March 29, 2024

Taxing industries that provide economic growth is counterproductive

To the editor:

The state of the economy will continue to be a key issue long after the election. Americans want financial stability, a stable job market, and manageable living expenses. With this in mind, it would stand to reason that policy makers laud all industries contributing to economic revitalization and growth.

Unfortunately, this is not the case when it comes to the energy industry. Despite the fact oil and natural gas companies employ 63 million workers and put more than $1 trillion into the economy annually, they are vilified, not hailed.

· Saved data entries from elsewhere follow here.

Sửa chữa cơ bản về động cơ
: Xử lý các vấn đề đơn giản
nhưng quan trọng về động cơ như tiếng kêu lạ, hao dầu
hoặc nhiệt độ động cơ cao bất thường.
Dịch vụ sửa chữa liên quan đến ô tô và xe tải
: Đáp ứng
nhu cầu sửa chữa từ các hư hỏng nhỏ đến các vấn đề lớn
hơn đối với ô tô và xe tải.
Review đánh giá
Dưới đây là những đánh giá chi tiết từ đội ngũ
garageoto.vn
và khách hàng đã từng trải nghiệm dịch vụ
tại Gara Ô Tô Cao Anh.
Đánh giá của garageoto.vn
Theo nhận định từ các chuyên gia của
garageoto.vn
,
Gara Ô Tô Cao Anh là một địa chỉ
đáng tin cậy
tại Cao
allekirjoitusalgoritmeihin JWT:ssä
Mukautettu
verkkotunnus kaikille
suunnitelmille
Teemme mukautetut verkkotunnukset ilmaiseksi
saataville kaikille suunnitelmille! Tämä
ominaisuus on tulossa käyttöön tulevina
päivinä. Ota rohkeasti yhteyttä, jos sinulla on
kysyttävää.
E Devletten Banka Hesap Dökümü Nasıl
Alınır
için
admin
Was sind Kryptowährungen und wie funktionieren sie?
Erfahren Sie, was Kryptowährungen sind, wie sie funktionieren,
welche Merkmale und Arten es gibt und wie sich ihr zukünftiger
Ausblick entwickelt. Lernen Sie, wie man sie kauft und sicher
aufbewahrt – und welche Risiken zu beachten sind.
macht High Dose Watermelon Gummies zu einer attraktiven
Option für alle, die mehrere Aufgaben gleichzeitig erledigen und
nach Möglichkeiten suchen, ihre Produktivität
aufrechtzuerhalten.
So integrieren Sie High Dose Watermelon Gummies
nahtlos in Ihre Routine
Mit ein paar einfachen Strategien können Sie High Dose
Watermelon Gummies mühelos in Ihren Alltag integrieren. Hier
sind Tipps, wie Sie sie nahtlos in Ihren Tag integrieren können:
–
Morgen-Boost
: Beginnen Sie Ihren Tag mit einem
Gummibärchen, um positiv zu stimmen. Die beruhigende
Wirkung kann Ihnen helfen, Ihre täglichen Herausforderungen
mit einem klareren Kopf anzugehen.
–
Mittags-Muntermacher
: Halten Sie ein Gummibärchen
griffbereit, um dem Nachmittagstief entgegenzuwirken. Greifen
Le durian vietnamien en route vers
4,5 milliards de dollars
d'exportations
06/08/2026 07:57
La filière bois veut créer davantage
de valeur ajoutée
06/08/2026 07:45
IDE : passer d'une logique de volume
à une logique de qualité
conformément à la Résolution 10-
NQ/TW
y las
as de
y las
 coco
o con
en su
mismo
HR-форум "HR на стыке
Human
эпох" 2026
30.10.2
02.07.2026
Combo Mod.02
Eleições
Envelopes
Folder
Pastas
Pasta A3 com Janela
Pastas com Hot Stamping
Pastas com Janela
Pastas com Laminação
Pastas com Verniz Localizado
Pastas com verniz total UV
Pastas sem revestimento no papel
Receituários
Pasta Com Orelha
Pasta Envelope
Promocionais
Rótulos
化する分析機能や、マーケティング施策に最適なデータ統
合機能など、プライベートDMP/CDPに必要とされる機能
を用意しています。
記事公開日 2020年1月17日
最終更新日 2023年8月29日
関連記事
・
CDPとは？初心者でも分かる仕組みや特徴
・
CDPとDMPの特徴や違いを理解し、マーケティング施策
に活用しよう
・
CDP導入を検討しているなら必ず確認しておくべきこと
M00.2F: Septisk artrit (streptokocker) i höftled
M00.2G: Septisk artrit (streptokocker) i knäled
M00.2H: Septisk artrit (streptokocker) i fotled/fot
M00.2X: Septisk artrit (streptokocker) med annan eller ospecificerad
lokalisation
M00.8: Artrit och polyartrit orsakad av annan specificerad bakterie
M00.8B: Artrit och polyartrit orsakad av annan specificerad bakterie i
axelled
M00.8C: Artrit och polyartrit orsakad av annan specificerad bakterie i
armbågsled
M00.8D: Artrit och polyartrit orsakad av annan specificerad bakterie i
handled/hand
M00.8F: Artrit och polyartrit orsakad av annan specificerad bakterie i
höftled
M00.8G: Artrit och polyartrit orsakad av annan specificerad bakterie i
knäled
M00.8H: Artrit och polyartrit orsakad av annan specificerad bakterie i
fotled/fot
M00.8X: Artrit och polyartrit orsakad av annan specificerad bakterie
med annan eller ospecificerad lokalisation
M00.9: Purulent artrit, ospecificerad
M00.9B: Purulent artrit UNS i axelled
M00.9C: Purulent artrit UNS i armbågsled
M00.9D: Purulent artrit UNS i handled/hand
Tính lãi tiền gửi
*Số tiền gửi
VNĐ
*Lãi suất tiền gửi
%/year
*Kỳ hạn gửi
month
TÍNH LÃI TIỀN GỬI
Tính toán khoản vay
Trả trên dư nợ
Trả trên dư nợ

For some reason, certain policymakers have determined the energy industry needs to be taxed more heavily because they are, somehow, making too high a profit.

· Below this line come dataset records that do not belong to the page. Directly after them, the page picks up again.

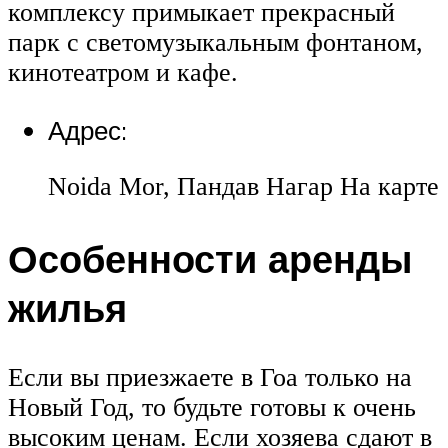
комплексу примыкает прекрасный
парк с светомузыкальным фонтаном,
кинотеатром и кафе.
Адрес:
Noida Mor, Пандав Нагар На карте
Особенности аренды
жилья
Если вы приезжаете в Гоа только на
Новый Год, то будьте готовы к очень
высоким ценам. Если хозяева сдают в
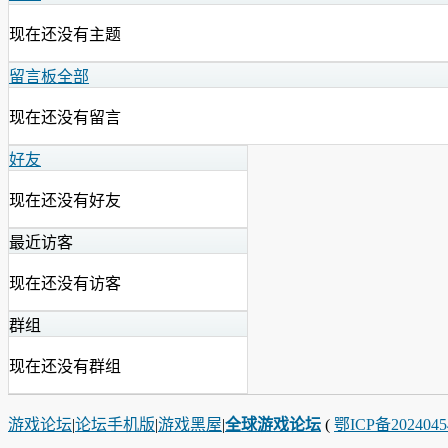
现在还没有主题
留言板
全部
现在还没有留言
好友
现在还没有好友
最近访客
现在还没有访客
群组
现在还没有群组
游戏论坛
|
论坛手机版
|
游戏黑屋
|
全球游戏论坛
(
鄂ICP备202404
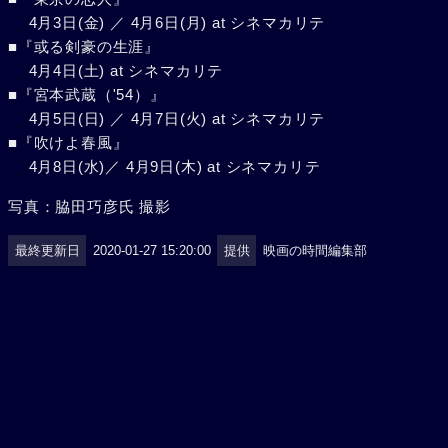
4月3日(金) ／ 4月6日(月) at シネマカリテ
■『或る剣豪の生涯』
4月4日(土) at シネマカリテ
■『宮本武蔵（'54）』
4月5日(日) ／ 4月7日(火) at シネマカリテ
■『吹けよ春風』
4月8日(水)／ 4月9日(木) at シネマカリテ
写真：脇田巧彦氏 撮影
最終更新日
2020-01-27 15:20:00
提供
映画の時間編集部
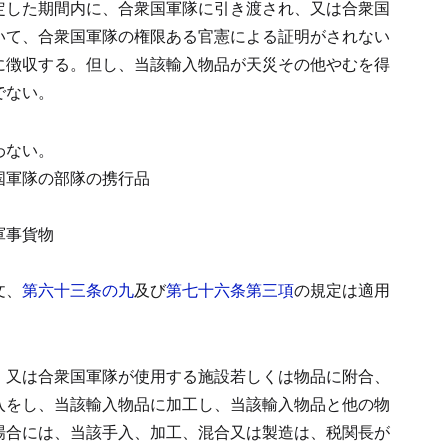
定した期間内に、合衆国軍隊に引き渡され、又は合衆国
いて、合衆国軍隊の権限ある官憲による証明がされない
に徴収する。
但し、当該輸入物品が天災その他やむを得
でない。
わない。
国軍隊の部隊の携行品
軍事貨物
文、
第六十三条の九
及び
第七十六条第三項
の規定は適用
、又は合衆国軍隊が使用する施設若しくは物品に附合、
入をし、当該輸入物品に加工し、当該輸入物品と他の物
場合には、当該手入、加工、混合又は製造は、税関長が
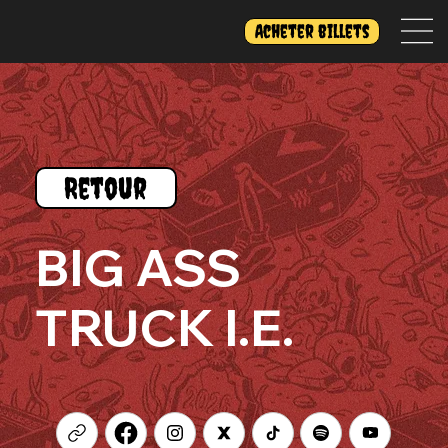
Acheter billets
Retour
BIG ASS
TRUCK I.E.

This simply does not make sense. Since the onset of the recession, the energy industry has managed to create more than 20,000 new jobs while the number of jobs across all industries has shrunk by five percent.

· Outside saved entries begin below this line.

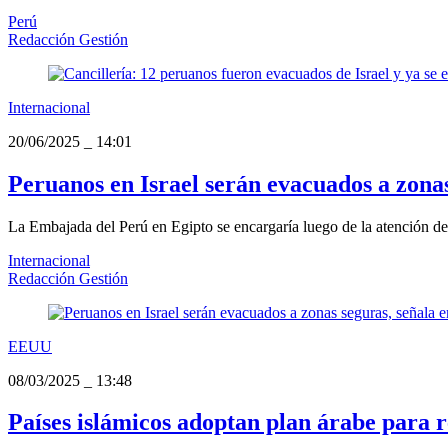
Perú
Redacción Gestión
Internacional
20/06/2025
_
14:01
Peruanos en Israel serán evacuados a zona
La Embajada del Perú en Egipto se encargaría luego de la atención de 
Internacional
Redacción Gestión
EEUU
08/03/2025
_
13:48
Países islámicos adoptan plan árabe para 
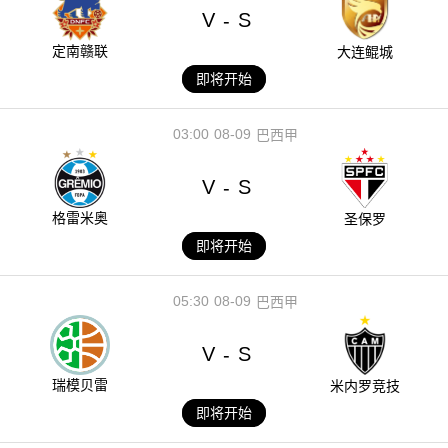
V
S
-
定南赣联
大连鲲城
即将开始
03:00
08-09
巴西甲
V
S
-
格雷米奥
圣保罗
即将开始
05:30
08-09
巴西甲
V
S
-
瑞模贝雷
米内罗竞技
即将开始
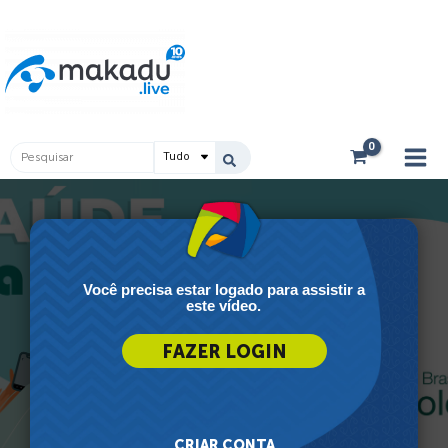
Ir
Main
para
Men
o
conteúdo
Pesquisar
...
Você precisa estar logado para assistir a
este vídeo.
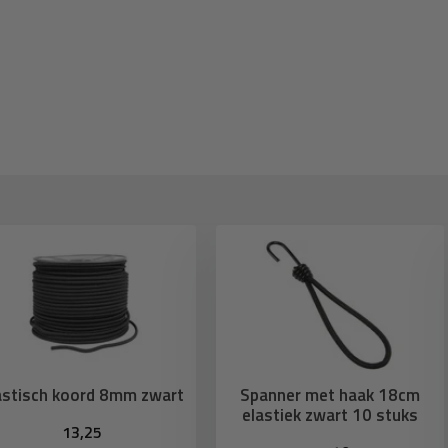
astisch koord 8mm zwart
Spanner met haak 18cm
elastiek zwart 10 stuks
13,25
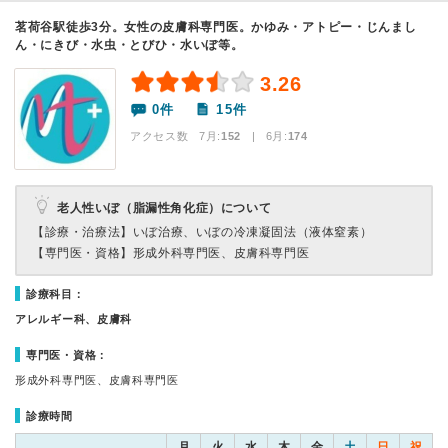
茗荷谷駅徒歩3分。女性の皮膚科専門医。かゆみ・アトピー・じんまし
ん・にきび・水虫・とびひ・水いぼ等。
3.26
0件
15件
アクセス数 7月:
152
| 6月:
174
老人性いぼ（脂漏性角化症）について
【診療・治療法】
いぼ治療、いぼの冷凍凝固法（液体窒素）
【専門医・資格】
形成外科専門医、皮膚科専門医
診療科目：
アレルギー科、皮膚科
専門医・資格：
形成外科専門医、皮膚科専門医
診療時間
月
火
水
木
金
土
日
祝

With a national unemployment rate of 8.2 percent, it seems counterintuitive to use taxation as a means to cripple one of the few industries contributing to economic growth. Attempts to overregulate the energy industry will be damaging to the national economy as a whole, and American families in particular.

As it stands right now, the United States is one of just a few developed nations to use a worldwide taxation system. This means American companies making profits overseas are subject to taxation in the country of origin, and again when those same profits are reinvested at home.

Most of America’s competitors within the energy industry operate under a territorial taxation system, thus making their profits exempt from taxation in their home states. This inequity puts American companies at a competitive disadvantage, and the result is energy insecurity and higher prices.

Current efforts to enact repatriation legislation are a step in the right direction. However, permanent action is needed to protect the energy industry from the type of overregulation that will cost American jobs and lead to prohibitively high-energy costs.

I encourage Sen. Chuck Grassley to support legislation to protect American jobs and prevent any punitive taxes on the energy industry.